MMR: Carter’s film The Holy Family Album inspired the inclusion of three religious paintings by Stanley Spencer, William Holman Hunt and Arnulf Rainer in a side gallery, which appropriately resembles a Gothic chapel. The book Carter edited Wayward Girls and Wicked Women has a story by the Surrealist writer and artist Leonora Carrington. As Carter has been seen as a Surrealist in prose, it was important to have Surrealism within the exhibition and Carrington was an obvious choice. I managed to secure a couple of her paintings and the drawing, “I am an Amateur of Velocipedes”, which I associated with Carter’s vampire story in her most well-known collection The Bloody Chamber and Other Stories. It shows a man riding a bicycle with an eroticised female figure whose body is fused with the bicycle (her arm extends into a handlebar), trundling along on spokes resembling human bones. In “The Lady of the House of Love”, Carter’s Gothic blood-sucking Sleeping Beauty chateau is visited by the innocent and unwitting Hero, who arrives on a bicycle and imagines spiriting away this pale girlish occupant, presumably on his bicycle. It was a huge bonus to have been given permission to exhibit a typed copy of the manuscript, especially since it is my favourite story! Carter wrote about art in her journalism and there are reviews of exhibitions and of art books reproduced in the posthumous collection of her writings Shaking a Leg, for which Charlotte Crofts turns out to have been the researcher.  Carter’s unpublished translation of a French book on sexuality and surrealism can also be found among her private papers. She wrote about art in her letters, where she conveys a deep love for Rembrandt, but unfortunately, his work was out of our reach.

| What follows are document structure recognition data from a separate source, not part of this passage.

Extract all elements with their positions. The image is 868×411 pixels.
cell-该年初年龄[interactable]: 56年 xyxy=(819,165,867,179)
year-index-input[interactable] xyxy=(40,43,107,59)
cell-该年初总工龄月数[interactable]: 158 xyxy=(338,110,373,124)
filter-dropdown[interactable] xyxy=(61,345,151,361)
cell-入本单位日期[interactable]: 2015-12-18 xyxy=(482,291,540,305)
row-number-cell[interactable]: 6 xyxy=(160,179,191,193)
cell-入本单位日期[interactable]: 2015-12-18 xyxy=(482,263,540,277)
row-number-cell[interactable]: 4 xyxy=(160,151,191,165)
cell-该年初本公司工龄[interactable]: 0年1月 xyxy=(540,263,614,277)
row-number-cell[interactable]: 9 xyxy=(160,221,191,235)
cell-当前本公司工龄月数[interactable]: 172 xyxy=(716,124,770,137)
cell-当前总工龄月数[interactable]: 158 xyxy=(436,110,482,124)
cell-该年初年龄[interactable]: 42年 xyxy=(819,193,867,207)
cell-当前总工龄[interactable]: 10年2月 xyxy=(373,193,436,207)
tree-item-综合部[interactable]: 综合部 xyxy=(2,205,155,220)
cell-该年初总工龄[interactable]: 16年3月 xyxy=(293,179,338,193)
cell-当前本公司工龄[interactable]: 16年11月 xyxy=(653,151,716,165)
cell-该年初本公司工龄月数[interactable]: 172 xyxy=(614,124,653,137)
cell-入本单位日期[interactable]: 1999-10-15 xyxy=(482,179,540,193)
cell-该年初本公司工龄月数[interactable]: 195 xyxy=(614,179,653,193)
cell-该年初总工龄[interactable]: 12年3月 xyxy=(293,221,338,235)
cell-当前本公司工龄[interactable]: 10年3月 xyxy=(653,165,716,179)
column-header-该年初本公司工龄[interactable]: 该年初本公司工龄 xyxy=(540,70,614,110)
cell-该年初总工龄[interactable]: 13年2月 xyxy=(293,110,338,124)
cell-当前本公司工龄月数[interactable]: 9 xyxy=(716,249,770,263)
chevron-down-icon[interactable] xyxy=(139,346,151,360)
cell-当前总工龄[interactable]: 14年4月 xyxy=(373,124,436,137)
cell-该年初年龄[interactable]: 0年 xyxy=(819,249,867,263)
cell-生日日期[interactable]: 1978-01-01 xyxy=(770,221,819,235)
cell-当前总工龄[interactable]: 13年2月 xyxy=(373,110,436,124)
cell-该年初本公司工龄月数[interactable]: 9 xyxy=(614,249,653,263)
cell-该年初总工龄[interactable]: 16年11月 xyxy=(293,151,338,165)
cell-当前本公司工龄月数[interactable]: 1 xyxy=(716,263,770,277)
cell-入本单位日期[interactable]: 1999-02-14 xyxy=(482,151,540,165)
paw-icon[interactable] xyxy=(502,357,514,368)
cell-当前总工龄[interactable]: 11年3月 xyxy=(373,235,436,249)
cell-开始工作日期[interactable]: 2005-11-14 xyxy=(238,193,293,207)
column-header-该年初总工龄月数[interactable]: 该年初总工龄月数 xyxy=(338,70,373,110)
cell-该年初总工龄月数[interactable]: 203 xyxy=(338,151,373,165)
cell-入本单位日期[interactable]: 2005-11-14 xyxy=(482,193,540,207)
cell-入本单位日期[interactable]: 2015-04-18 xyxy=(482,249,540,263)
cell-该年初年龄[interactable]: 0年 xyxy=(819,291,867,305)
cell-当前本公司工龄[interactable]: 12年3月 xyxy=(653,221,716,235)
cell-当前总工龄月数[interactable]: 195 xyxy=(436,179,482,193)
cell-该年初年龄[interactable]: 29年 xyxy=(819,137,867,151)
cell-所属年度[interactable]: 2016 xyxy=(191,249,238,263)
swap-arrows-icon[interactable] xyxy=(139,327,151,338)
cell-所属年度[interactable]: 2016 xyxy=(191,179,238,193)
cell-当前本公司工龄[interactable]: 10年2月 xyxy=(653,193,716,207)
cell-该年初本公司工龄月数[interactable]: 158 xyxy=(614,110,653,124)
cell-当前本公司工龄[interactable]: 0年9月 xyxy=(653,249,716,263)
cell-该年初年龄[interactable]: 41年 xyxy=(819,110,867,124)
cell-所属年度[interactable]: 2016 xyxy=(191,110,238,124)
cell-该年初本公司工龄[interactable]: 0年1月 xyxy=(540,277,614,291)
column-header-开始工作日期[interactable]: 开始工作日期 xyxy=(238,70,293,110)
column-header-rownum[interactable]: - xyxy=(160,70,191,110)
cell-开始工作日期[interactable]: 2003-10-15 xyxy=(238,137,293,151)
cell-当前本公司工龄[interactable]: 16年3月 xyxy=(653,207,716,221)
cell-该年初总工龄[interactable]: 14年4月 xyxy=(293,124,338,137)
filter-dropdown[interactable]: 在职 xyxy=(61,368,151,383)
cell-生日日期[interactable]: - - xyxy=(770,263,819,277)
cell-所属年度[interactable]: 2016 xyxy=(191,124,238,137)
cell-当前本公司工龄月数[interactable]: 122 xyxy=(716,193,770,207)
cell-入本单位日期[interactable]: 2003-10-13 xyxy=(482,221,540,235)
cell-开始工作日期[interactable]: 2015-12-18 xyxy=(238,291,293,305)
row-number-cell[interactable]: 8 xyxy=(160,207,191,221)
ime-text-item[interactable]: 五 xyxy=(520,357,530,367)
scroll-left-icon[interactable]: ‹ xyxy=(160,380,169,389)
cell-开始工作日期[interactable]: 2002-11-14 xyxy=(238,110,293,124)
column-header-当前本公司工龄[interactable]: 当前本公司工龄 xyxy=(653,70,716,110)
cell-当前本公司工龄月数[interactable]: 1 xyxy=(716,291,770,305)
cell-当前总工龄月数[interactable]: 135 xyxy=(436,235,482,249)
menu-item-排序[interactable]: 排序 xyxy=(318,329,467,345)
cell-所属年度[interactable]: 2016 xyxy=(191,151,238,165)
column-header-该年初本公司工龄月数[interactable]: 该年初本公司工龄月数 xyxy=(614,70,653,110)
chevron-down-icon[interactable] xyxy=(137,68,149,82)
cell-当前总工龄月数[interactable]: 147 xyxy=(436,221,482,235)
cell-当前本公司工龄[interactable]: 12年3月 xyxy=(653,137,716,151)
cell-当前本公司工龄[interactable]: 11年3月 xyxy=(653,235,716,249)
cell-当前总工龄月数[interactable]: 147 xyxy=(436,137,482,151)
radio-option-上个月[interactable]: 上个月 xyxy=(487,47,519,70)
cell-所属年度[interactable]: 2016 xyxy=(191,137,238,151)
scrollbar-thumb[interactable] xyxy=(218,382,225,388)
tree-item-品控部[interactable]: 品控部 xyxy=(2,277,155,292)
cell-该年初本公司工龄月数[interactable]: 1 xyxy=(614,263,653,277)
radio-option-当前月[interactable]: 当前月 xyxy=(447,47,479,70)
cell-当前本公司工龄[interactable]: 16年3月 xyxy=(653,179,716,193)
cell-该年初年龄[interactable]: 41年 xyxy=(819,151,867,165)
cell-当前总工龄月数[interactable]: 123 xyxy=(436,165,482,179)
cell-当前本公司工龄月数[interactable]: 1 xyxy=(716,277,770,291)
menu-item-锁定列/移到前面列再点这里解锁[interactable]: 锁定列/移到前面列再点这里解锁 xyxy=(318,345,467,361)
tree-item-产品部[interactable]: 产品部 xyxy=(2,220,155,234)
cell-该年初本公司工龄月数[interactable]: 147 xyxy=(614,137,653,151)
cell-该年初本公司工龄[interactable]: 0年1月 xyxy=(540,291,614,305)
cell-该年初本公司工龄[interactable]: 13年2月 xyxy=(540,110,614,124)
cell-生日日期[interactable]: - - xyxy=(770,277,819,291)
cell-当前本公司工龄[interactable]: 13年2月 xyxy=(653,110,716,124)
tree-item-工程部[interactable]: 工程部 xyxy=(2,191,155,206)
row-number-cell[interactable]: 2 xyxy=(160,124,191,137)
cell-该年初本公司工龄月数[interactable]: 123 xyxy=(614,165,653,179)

“In ‘The Lady of the House of Love’, Carter’s Gothic blood-sucking Sleeping Beauty chateau is visited by the innocent and unwitting Hero, who arrives on a bicycle and imagines spiriting away this pale girlish occupant, presumably on his bicycle.  It was a huge bonus to have been given permission to exhibit a typed copy of the manuscript, especially since it is my favourite story!” (Marie Mulvey-Roberts)

FR:   Carter’s novels: Wise Children, The Magic Toyshop and Nights at the Circus seem to have been the most popular with artists who made work specially for the exhibition. The three most referenced  stories were ‘The Bloody Chamber’, ‘Company of Wolves’, and ‘The Erl King’.

CS: How does this exhibition represent Angela Carter? What would you say are the dominant qualities of the exhibition?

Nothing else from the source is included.